CONCLUSION: We confirm previous findings about differences in the prevalence of the BDNF C270T gene polymorphisms in schizophrenia, but do not find strong evidence of a relationship between different genotypes and the severity of the clinical or cognitive symptoms of schizophrenia. Clinical and cognitive symptoms in schizophrenia fluctuate over the course of the illness and with treatment, so stable, individual-specific measures of these parameters (that is, traits) need to be identified before it will be possible to definitively assess their relationship to different genotypes.

Background

It has been widely documented that multiple genes are involved in the development of schizophrenia. Previous studies have estimated the heritability of schizophrenia to be 80 to 85%.[1]–[3] Recently, there has been increased interest in the relationship between brain-derived neurotrophic factor (BDNF) and schizophrenia. The BDNF gene is expressed in numerous brain regions including the neocortex, hippocampus and amygdale.

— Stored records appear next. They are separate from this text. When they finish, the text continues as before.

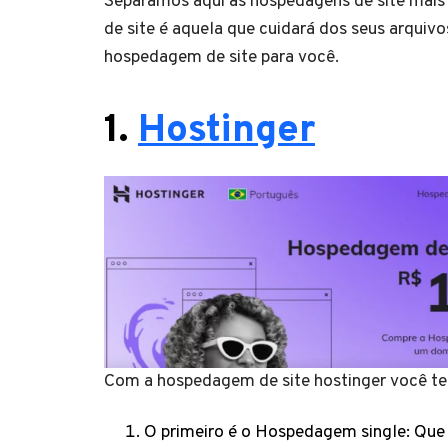
Separamos aqui as hospedagens de site mais
de site é aquela que cuidará dos seus arquivo
hospedagem de site para você.
1.
Hostinger
Com a hospedagem de site hostinger você te
O primeiro é o Hospedagem single: Que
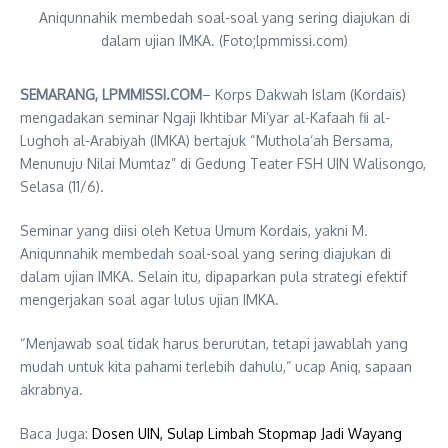
Aniqunnahik membedah soal-soal yang sering diajukan di
dalam ujian IMKA. (Foto;lpmmissi.com)
SEMARANG, LPMMISSI.COM
– Korps Dakwah Islam (Kordais)
mengadakan seminar Ngaji Ikhtibar Mi’yar al-Kafaah fii al-
Lughoh al-Arabiyah (IMKA) bertajuk “Muthola’ah Bersama,
Menunuju Nilai Mumtaz” di Gedung Teater FSH UIN Walisongo,
Selasa (11/6).
Seminar yang diisi oleh Ketua Umum Kordais, yakni M.
Aniqunnahik membedah soal-soal yang sering diajukan di
dalam ujian IMKA. Selain itu, dipaparkan pula strategi efektif
mengerjakan soal agar lulus ujian IMKA.
“Menjawab soal tidak harus berurutan, tetapi jawablah yang
mudah untuk kita pahami terlebih dahulu,” ucap Aniq, sapaan
akrabnya.
Baca Juga:
Dosen UIN, Sulap Limbah Stopmap Jadi Wayang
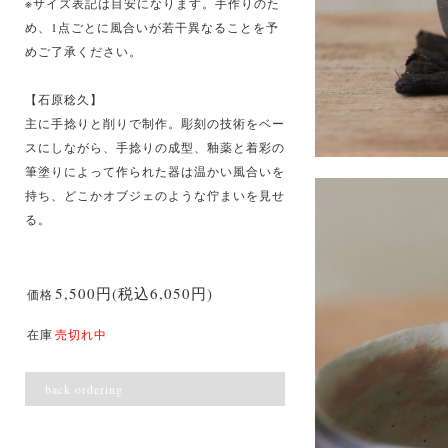
※サイズ表記は目安になります。手作りのた
め、1点ごとに風合いが若干異なることを予
めご了承ください。
【石原稔久】
主に手捻りと削りで制作。彫刻の技術をベー
スにしながら、手捻りの成型、釉薬と着彩の
筆塗りによって作られた器は温かい風合いを
持ち、どこかオブジェのような佇まいを見せ
る。
5,500円(税込6,050円)
価格
在庫
売切れ中
back ordering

The BDNF gene is located on chromosome 11p13 and the C270T single nucleotide polymorphism (SNP) is in the 5′-noncoding promoter region of the gene. The C-T exchange in the C270T SNP may influence transcription of the BDNF gene and subsequently impact the expression of the protein.[4] The biological plausibility of this potentially causative mechanism spurred interest in the relationship between BDNF C270T polymorphism and schizophrenia. Previous studies on this issue from China and other countries have yielded inconsistent results.[5]–[7] Moreover, there have been no studies in China about the relationship between BDNF C270T polymorphism and the psychotic symptoms (including positive and negative symptoms) or cognitive functioning of patients with schizophrenia.

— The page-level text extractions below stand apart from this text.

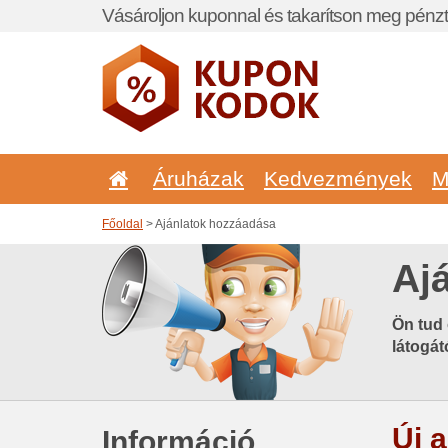
Vásároljon kuponnal és takarítson meg pénzt
Áruházak
Kedvezmények
M
Főoldal
> Ajánlatok hozzáadása
Aj
Ön tud 
látogát
Új 
Információ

The current study uses a case-control design to assess the relationship between BDNF C270T polymorphism and schizophrenia using a sample of 224 patients with schizophrenia and 220 controls without schizophrenia. Within the patient group we also assess the relationship between symptoms, cognitive functioning, and BDNF C270T polymorphisms.

Methods

Sample

The identification of cases and controls is shown in Figure 1. Patients with schizophrenia were recruited from the Second Hospital of Jining Medical University from October 2007 to October 2008. A total of 252 patients with schizophrenia were identified and 224 completed the assessments. The diagnosis of schizophrenia was based on criteria specified in the American Psychiatric Association's Diagnostic and Statistical Manual of Mental Disorders, Fourth Edition (DSM-IV).[8] Exclusion criteria included the following: blood relative of another participant, neurological illnesses, other mental disorders, substance use disorders, family history of neurological or mental disorders, secondary cognitive impairment from brain trauma, severe physical illnesses, or an IQ of less than 70. Patients who had ever received electroconvulsive therapy or who were currently using antipsychotic, antidepressant or antimanic medications were also excluded.

Figure 1.

Enrollment of cases and controls

All cases were of Han ethnicity from Shandong province. There were 148 inpatients and 76 outpatients including 118 males and 106 females. Patients were 16 to 60 years old with a mean (sd) age of 31.5 (12.2) years. Age of onset was 12 to 50 years of age with a mean (sd) of 23.4 (6.6) years. The mean (sd) duration of illness was 42.3 (9.8) months. Mean years of education was 11.4 (2.4) years. Among these cases, 144 were drug-naïve (i.e., had never used antipsychotic medication) and the remaining 80 had been drug-free for a minimum of two months prior to the assessment.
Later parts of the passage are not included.